→ **PROBLEM DETAILS**:
Look through the data below and return each line where "الشاذلي" appears.

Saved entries
· · ·

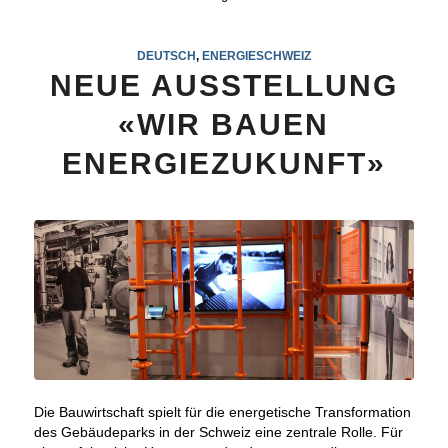
DEUTSCH
,
ENERGIESCHWEIZ
NEUE AUSSTELLUNG
«WIR BAUEN
ENERGIEZUKUNFT»
Die Bauwirtschaft spielt für die energetische Transformation
des Gebäudeparks in der Schweiz eine zentrale Rolle. Für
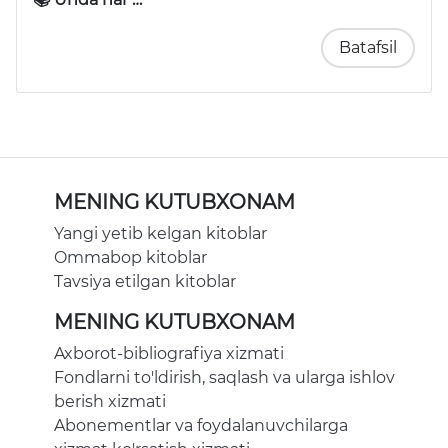
Batafsil
MENING KUTUBXONAM
Yangi yetib kelgan kitoblar
Ommabop kitoblar
Tavsiya etilgan kitoblar
MENING KUTUBXONAM
Axborot-bibliografiya xizmati
Fondlarni to'ldirish, saqlash va ularga ishlov
berish xizmati
Abonementlar va foydalanuvchilarga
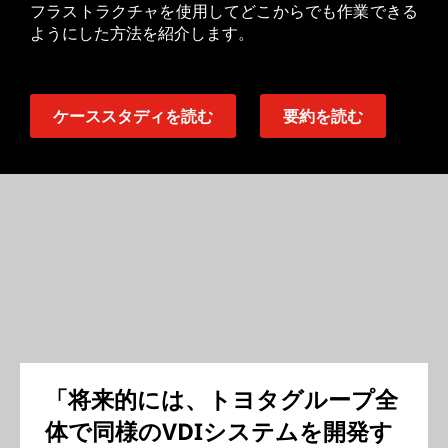
フラストラクチャを使用してどこからでも作業できる
ようにした方法を紹介します。
ケーススタディを読む
要約を読む
「将来的には、トヨタグループ全
体で同様のVDIシステムを開発す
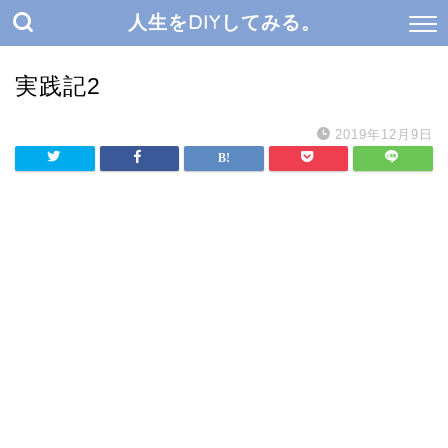
人生をDIYしてみる。
実践記2
2019年12月9日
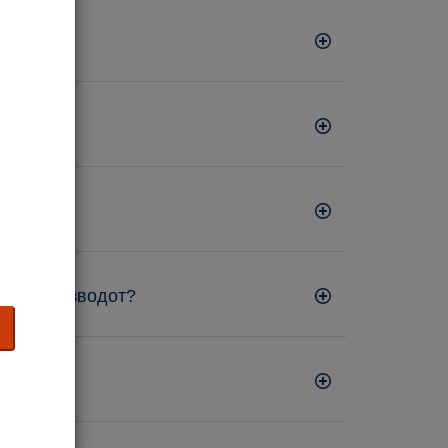
нува производот?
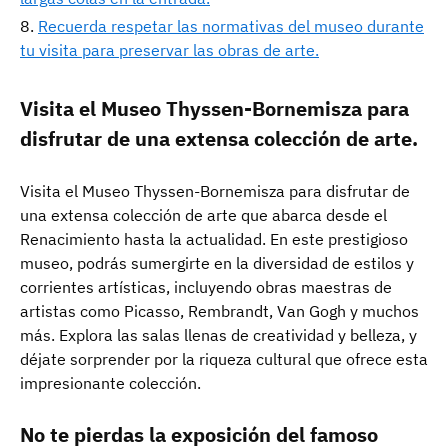
Recuerda respetar las normativas del museo durante
tu visita para preservar las obras de arte.
Visita el Museo Thyssen-Bornemisza para
disfrutar de una extensa colección de arte.
Visita el Museo Thyssen-Bornemisza para disfrutar de
una extensa colección de arte que abarca desde el
Renacimiento hasta la actualidad. En este prestigioso
museo, podrás sumergirte en la diversidad de estilos y
corrientes artísticas, incluyendo obras maestras de
artistas como Picasso, Rembrandt, Van Gogh y muchos
más. Explora las salas llenas de creatividad y belleza, y
déjate sorprender por la riqueza cultural que ofrece esta
impresionante colección.
No te pierdas la exposición del famoso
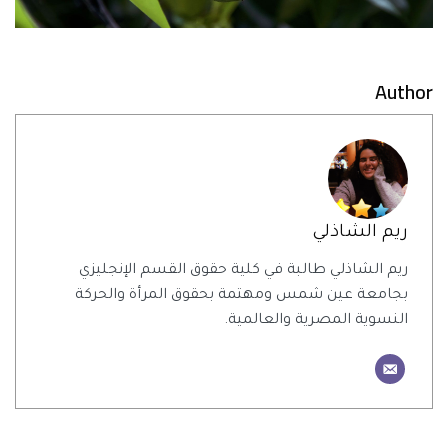
Author
ريم الشاذلي
ريم الشاذلي طالبة في كلية حقوق القسم الإنجليزي
بجامعة عين شمس ومهتمة بحقوق المرأة والحركة
النسوية المصرية والعالمية.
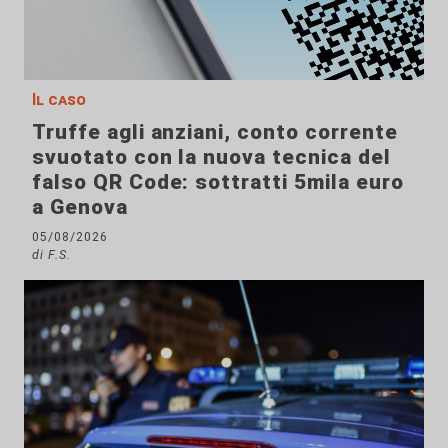
Il caso
Truffe agli anziani, conto corrente
svuotato con la nuova tecnica del
falso QR Code: sottratti 5mila euro
a Genova
05/08/2026
di F.S.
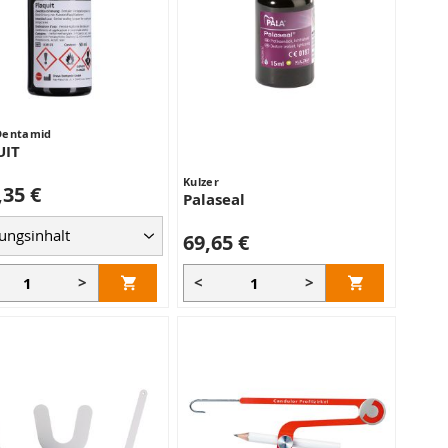
Dentamid
UIT
Kulzer
,35 €
Palaseal
69,65 €
>
<
>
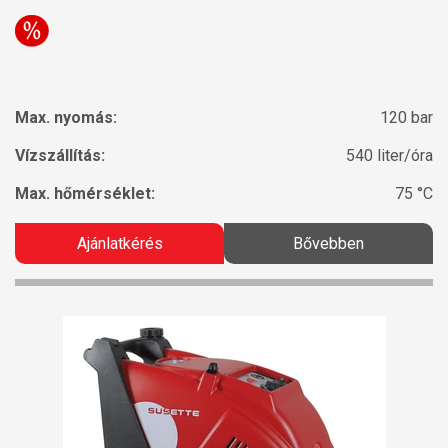
Max. nyomás:
120 bar
Vízszállítás:
540 liter/óra
Max. hőmérséklet:
75 °C
Ajánlatkérés
Bővebben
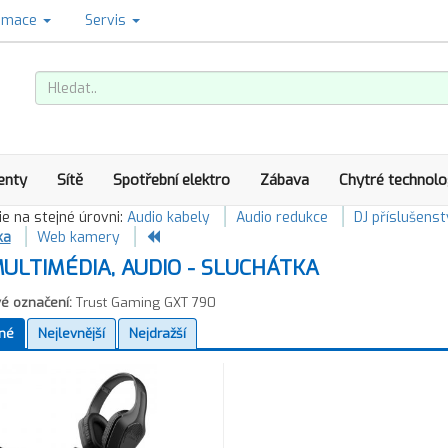
amace
Servis
enty
Sítě
Spotřební elektro
Zábava
Chytré technolo
e na stejné úrovni:
Audio kabely
Audio redukce
DJ příslušenst
ka
Web kamery
ULTIMÉDIA, AUDIO - SLUCHÁTKA
é označení:
Trust Gaming GXT 790
né
Nejlevnější
Nejdražší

· · ·

→ **RESULT**:
ريم الشاذلي
ريم الشاذلي طالبة في كلية حقوق القسم الإنجليزي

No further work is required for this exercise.